ABOUT THIS TASK -
Copy out the lines of the listing from the one containing "Hamilelik, doğum izni, süt" onward, through the last, without altering any.

DATA -
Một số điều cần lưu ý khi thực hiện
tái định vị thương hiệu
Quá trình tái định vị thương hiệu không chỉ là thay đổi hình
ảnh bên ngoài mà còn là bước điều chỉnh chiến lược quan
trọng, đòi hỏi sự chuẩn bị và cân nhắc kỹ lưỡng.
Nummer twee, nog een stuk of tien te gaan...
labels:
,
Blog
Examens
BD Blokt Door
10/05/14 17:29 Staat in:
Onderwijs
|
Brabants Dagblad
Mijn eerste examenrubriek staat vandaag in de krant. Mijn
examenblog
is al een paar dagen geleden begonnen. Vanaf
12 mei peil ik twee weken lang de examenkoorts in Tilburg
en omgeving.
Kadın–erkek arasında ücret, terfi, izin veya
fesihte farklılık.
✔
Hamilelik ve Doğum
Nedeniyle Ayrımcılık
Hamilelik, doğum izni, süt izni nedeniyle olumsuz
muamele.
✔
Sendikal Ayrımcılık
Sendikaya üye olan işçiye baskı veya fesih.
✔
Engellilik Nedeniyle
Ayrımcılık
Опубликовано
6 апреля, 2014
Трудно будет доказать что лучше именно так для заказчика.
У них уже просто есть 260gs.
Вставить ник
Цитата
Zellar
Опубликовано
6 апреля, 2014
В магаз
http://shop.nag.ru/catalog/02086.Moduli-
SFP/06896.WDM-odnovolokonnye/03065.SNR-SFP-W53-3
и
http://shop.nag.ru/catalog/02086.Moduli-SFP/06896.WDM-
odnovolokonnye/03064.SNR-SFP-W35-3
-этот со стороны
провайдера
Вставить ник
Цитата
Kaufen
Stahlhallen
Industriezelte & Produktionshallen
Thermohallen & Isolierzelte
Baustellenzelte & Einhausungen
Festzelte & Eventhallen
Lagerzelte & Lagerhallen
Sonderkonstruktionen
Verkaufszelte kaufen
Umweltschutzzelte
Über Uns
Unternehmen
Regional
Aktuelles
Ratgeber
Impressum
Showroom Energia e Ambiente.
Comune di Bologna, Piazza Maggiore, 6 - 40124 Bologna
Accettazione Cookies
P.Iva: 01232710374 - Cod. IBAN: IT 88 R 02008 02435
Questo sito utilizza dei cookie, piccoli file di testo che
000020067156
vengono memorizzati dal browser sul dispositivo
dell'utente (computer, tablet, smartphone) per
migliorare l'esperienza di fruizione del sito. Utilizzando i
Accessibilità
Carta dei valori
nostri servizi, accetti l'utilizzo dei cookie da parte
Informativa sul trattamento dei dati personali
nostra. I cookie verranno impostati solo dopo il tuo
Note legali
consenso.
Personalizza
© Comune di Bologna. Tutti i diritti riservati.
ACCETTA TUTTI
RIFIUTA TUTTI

SOLUTION TO THE EXERCISE -
Hamilelik, doğum izni, süt izni nedeniyle olumsuz
muamele.
✔
Sendikal Ayrımcılık
Sendikaya üye olan işçiye baskı veya fesih.
✔
Engellilik Nedeniyle
Ayrımcılık
Опубликовано
6 апреля, 2014
Трудно будет доказать что лучше именно так для заказчика.
У них уже просто есть 260gs.
Вставить ник
Цитата
Zellar
Опубликовано
6 апреля, 2014
В магаз
http://shop.nag.ru/catalog/02086.Moduli-
SFP/06896.WDM-odnovolokonnye/03065.SNR-SFP-W53-3
и
http://shop.nag.ru/catalog/02086.Moduli-SFP/06896.WDM-
odnovolokonnye/03064.SNR-SFP-W35-3
-этот со стороны
провайдера
Вставить ник
Цитата
Kaufen
Stahlhallen
Industriezelte & Produktionshallen
Thermohallen & Isolierzelte
Baustellenzelte & Einhausungen
Festzelte & Eventhallen
Lagerzelte & Lagerhallen
Sonderkonstruktionen
Verkaufszelte kaufen
Umweltschutzzelte
Über Uns
Unternehmen
Regional
Aktuelles
Ratgeber
Impressum
Showroom Energia e Ambiente.
Comune di Bologna, Piazza Maggiore, 6 - 40124 Bologna
Accettazione Cookies
P.Iva: 01232710374 - Cod. IBAN: IT 88 R 02008 02435
Questo sito utilizza dei cookie, piccoli file di testo che
000020067156
vengono memorizzati dal browser sul dispositivo
dell'utente (computer, tablet, smartphone) per
migliorare l'esperienza di fruizione del sito. Utilizzando i
Accessibilità
Carta dei valori
nostri servizi, accetti l'utilizzo dei cookie da parte
Informativa sul trattamento dei dati personali
nostra. I cookie verranno impostati solo dopo il tuo
Note legali
consenso.
Personalizza
© Comune di Bologna. Tutti i diritti riservati.
ACCETTA TUTTI
RIFIUTA TUTTI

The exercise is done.